What is Jest and how I can use it?

Jest is a popular JavaScript testing framework used in almost every project nowadays. You can start with it simply by creating any test file with a test.js extension and running the jest command in your terminal. Jest also provides extensive configuration options that developers can use to define what tests to include/exclude, what coverage output to generate in which format, and how to transpile source files, etc. - you can find all of this in the official docs.
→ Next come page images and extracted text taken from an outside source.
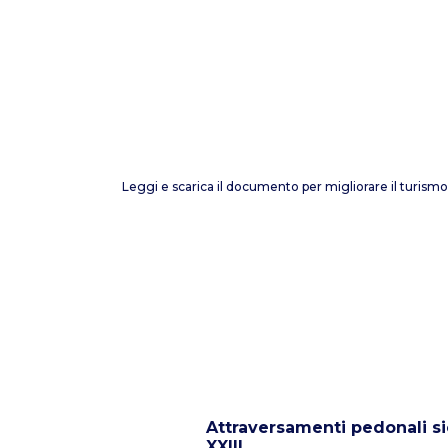
Leggi e scarica il documento per migliorare il turism
Attraversamenti pedonali si
XXIII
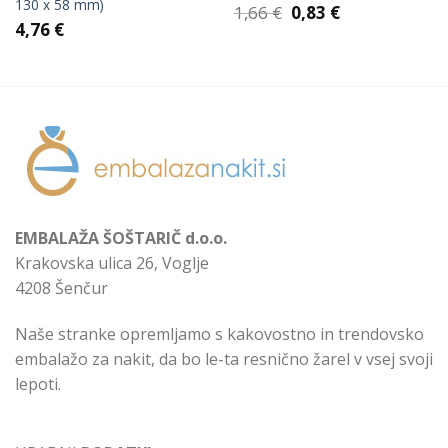
130 x 58 mm)
Izvirna
Trenutna
1,66
€
0,83
€
cena
cena
4,76
€
je
je:
bila:
0,83 €.
1,66 €.
EMBALAŽA ŠOŠTARIČ d.o.o.
Krakovska ulica 26, Voglje
4208 Šenčur
Naše stranke opremljamo s kakovostno in trendovsko
embalažo za nakit, da bo le-ta resnično žarel v vsej svoji
lepoti.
The most exciting option is to run jest with --findRelatedTests and passing list of the files you want to test:

jest --findRelatedTests /path/to/file1, /path/to/file2

This way, Jest will run not only direct tests associated with these files but also the test for transitive dependencies. It becomes super handy when it comes to optimizing git pre-commit command execution. Instead of running an entire set of tests every time you are about to commit a new change, Jest will run only a set of tests that are actually impacted by corresponding change saving developers a great amount of time while being accurate with results.

Jest file system

Jest uses a custom haste module system for building metadata about the files and dependencies between them in an optimized way. This component definitely deserves its own “Under the hood” article. For now, let’s simplify that it provides API to get a collection of all files in the project and its dependencies in the following shape:

Array<{ 
// absolute file path 
file: string; 

// list of depedencies (modules imported in current file)
dependencies: Array<string>; 
}>

Looking under the hood

What do we know:

Now we need to find an algorithm to detect and run only test files that have been impacted by this change.
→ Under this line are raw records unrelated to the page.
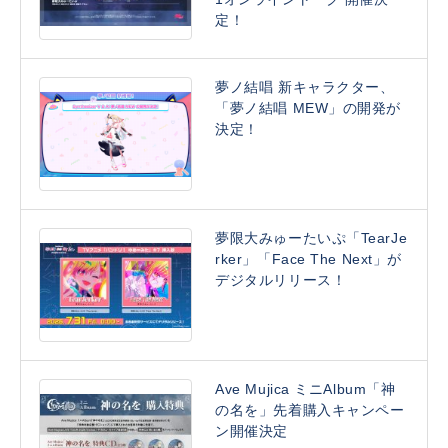
定！
夢ノ結唱 新キャラクター、
「夢ノ結唱 MEW」の開発が
決定！
夢限大みゅーたいぷ「TearJe
rker」「Face The Next」が
デジタルリリース！
Ave Mujica ミニAlbum「神
の名を」先着購入キャンペー
ン開催決定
And Jest provides resolveInverse API to solve this problem:

resolveInverse(
paths: Set<string>, 
filter: (file: string) => boolean, 
options?: ResolveModuleConfig, ): Array<string> { 
   return this.resolveInverseModuleMap(paths, filter, options)
          .map( module => module.file, ); 
}

where:

resolveInverseModuleMap uses a very straightforward approach to solve this problem that is based on Breadth First Search (BFS). First of all, it initializes the following sets:

So let’s visualize our algorithm.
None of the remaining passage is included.